Après une année 2024 marquée par un recul de l’emploi, le marché du travail marocain amorce une reprise au premier trimestre 2025. D’après le Haut-Commissariat au Plan (HCP), l’économie nationale a généré 282.000 emplois nets en un an. Une performance notable, tirée quasi exclusivement par la vitalité des centres urbains, qui contraste avec la perte de 80.000 postes un an plus tôt. Pourtant, derrière ce rebond se cachent des fragilités persistantes qui entravent une reprise véritablement inclusive, note le magazine Finances News Hebdo.
L’emploi repart, mais de manière déséquilibrée. En milieu urbain, 285.000 nouveaux postes ont été créés, alors que les zones rurales continuent de se vider de leur main-d’œuvre, avec 3.000 emplois perdus. Le clivage territorial se creuse, confirmant l’exode rural et la concentration des opportunités dans les grandes villes.
Le secteur agricole, pilier traditionnel de l’emploi rural, enregistre une hémorragie de 72.000 postes, conséquence d’un climat instable et d’une mutation agricole encore inachevée. À l’opposé, le tertiaire confirme sa domination: 216.000 créations nettes, soit une hausse de 4%, notamment dans les services sociaux, la finance, l’immobilier et le commerce.
L’industrie contribue aussi à cette embellie, avec 83.000 emplois supplémentaires, principalement en zone urbaine. Le BTP se redresse également (+52.000 postes), signe d’une reprise dans ce secteur cyclique. Le taux d’emploi national passe ainsi de 36,7% à 37,2%, stimulé par une hausse en zone urbaine, tandis que le taux d’activité gagne 0,3 point pour atteindre 42,9%.
Mais cette amélioration quantitative masque une réalité plus sombre, à savoir la montée alarmante du sous-emploi. Celui-ci touche désormais 1,25 million de personnes, en hausse de 17% sur un an. Le taux atteint 11,8% au niveau national, avec un pic de 14,8% en milieu rural. En cause, des emplois précaires, saisonniers ou déconnectés des qualifications des travailleurs.
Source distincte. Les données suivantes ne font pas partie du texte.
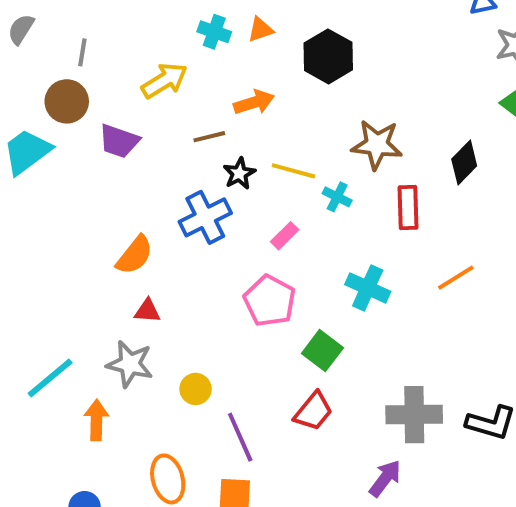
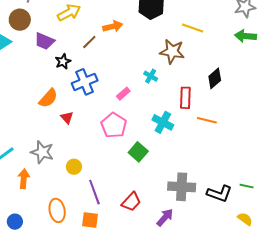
brown line: (209, 137) -> (89, 42), turned -35
black diamond: (464, 162) -> (215, 78), moved
yellow line: (294, 171) -> (193, 28), moved
black star: (239, 173) -> (63, 61), moved
red rectangle: (408, 207) -> (185, 98), moved
orange line: (456, 278) -> (207, 120), turned 42
red triangle: (147, 311) -> (67, 118), moved, turned 40
red trapezoid: (313, 411) -> (131, 202), moved

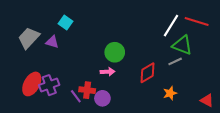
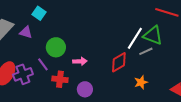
white line: (171, 26) -> (135, 38), moved
green circle: (115, 52) -> (56, 47), moved
purple line: (76, 96) -> (43, 64), moved
purple circle: (102, 98) -> (85, 89), moved

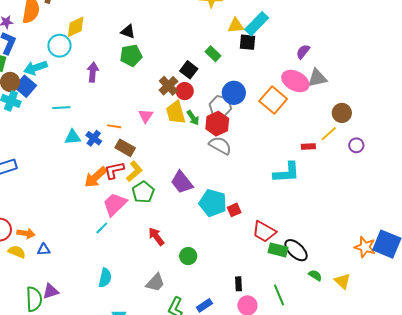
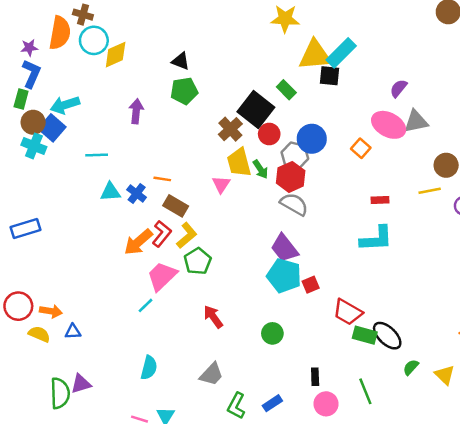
yellow triangle: (236, 26) -> (315, 55), size x1.6
cyan circle: (59, 46) -> (94, 40), moved
black square: (189, 70) -> (256, 110), size x1.6
red circle: (185, 91) -> (269, 134), moved
orange square: (273, 100) -> (361, 148), size x0.6
pink triangle: (146, 116) -> (221, 184), moved
yellow line: (329, 134) -> (430, 191), turned 30
red rectangle: (308, 146) -> (380, 200), moved
red L-shape: (114, 170) -> (162, 234), turned 140
purple trapezoid: (182, 182) -> (284, 248), moved
green circle: (188, 256) -> (272, 333), moved
green semicircle: (315, 275) -> (411, 367), turned -80

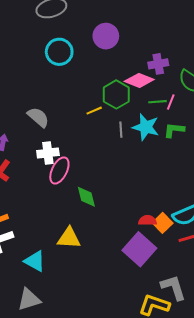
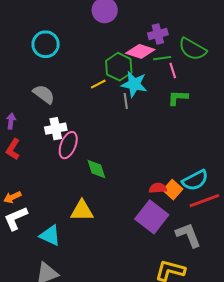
cyan circle: (59, 52) -> (46, 44), moved
green line: (157, 102) -> (162, 58), moved
pink line: (171, 102) -> (173, 70), turned -35
cyan star: (146, 127) -> (134, 84), moved
gray L-shape: (173, 287) -> (188, 235), moved

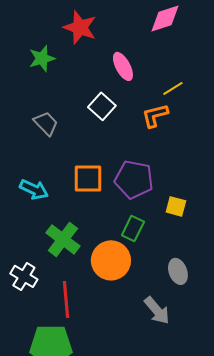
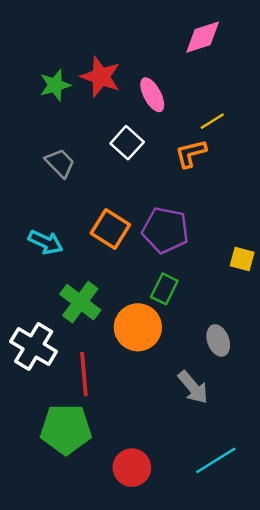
red star: (80, 27) -> (101, 77), moved
orange square: (88, 178) -> (110, 229), turned 32
yellow square: (176, 206) -> (242, 259), moved
white cross: (24, 276) -> (34, 346), size x1.4

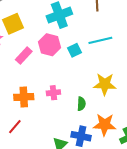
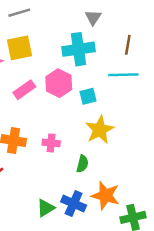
cyan line: (100, 40) -> (123, 75), moved
yellow star: (105, 84) -> (100, 130), moved, turned 30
Les jeunes restent les grandes victimes de ce marché dual. Le taux de chômage des 15-24 ans grimpe à 37,7%, traduisant une marginalisation inquiétante. Chez les femmes, le chômage atteint 19,9%, et leur participation au marché du travail demeure extrêmement faible (14,8%).
Autre paradoxe, relève Finances News, le diplôme ne protège pas toujours du chômage. Seuls les titulaires de formations techniques et professionnelles semblent tirer leur épingle du jeu, ce qui suggère un début d’adéquation entre l’offre de formation et les besoins économiques.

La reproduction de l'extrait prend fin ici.